In the 1997–98 season, Stringer proved to her critics what she had known all along: that she could develop Rutgers' Scarlet Knights into one of the nation's top women's basketball teams. Through savvy recruiting, she stacked the team with such players as Tasha Pointer, Tomora Young , and Shawnetta Stewart , all of whom would garner Player of the Year accolades during 1998 and 1999. Training her players in a system of devastating defense, Stringer helped her team hold opponents to an average of just 55.8 points per game, while they racked up a 20-win season and an NCAA Tournament appearance. The following season was even more successful: another 20-win season which culminated with the team's ascension to the Elite Eight of the tournament and a rank of sixth in the nation. Stringer enjoyed the prestige of "Coach of the Year" titles in both seasons, and 1999 brought another promising batch of recruits which included two high-school All-Americans and the top junior-college player in the nation.

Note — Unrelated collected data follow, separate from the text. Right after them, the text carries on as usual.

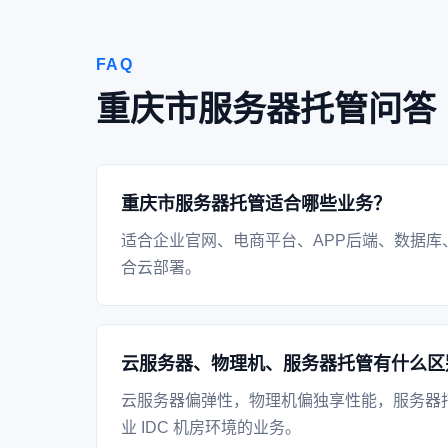
FAQ
重庆市服务器托管问答
重庆市服务器托管适合哪些业务？
适合企业官网、电商平台、APP后端、数据库
合云部署。
云服务器、物理机、服务器托管有什么区
云服务器偏弹性，物理机偏独享性能，服务器
业 IDC 机房环境的业务。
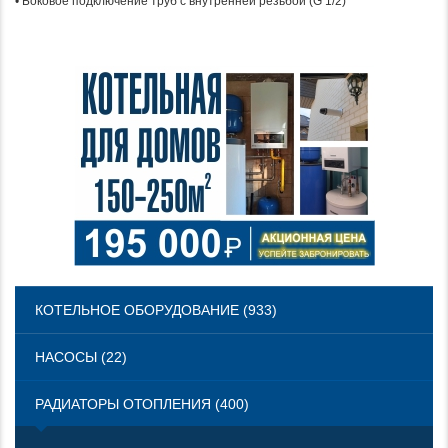
• Боковое подключение труб с внутренней резьбой (G 1/2)
КОТЕЛЬНОЕ ОБОРУДОВАНИЕ (933)
НАСОСЫ (22)
РАДИАТОРЫ ОТОПЛЕНИЯ (400)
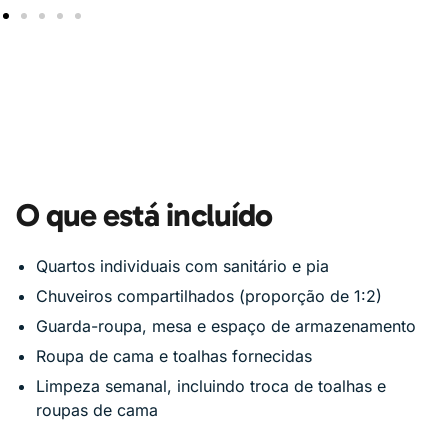
O que está incluído
Quartos individuais com sanitário e pia
Chuveiros compartilhados (proporção de 1:2)
Guarda-roupa, mesa e espaço de armazenamento
Roupa de cama e toalhas fornecidas
Limpeza semanal, incluindo troca de toalhas e
roupas de cama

Stringer also used her administrative talents in the service of the sport through her participation in the Women's Basketball Coaches Association. She further influenced the sport through her election to the Women's Sports Foundation Advisory Board and by becoming a voting board member of the Amateur Basketball Association of the United States. Her expectations of team members remain high, and she is particularly noted for producing thinking players. "You can either give a person a fish or teach them to become a fisherman," she once noted. "I want [players] to be fishermen."
Greenberg, Mel. "Stringer Highest Paid Women's Hoop Coach," in The Day [New London, CT]. July 15, 1995.
Johnson, Anne Janette. Great Women in Sports. Detroit, MI: Visible Ink, 1998.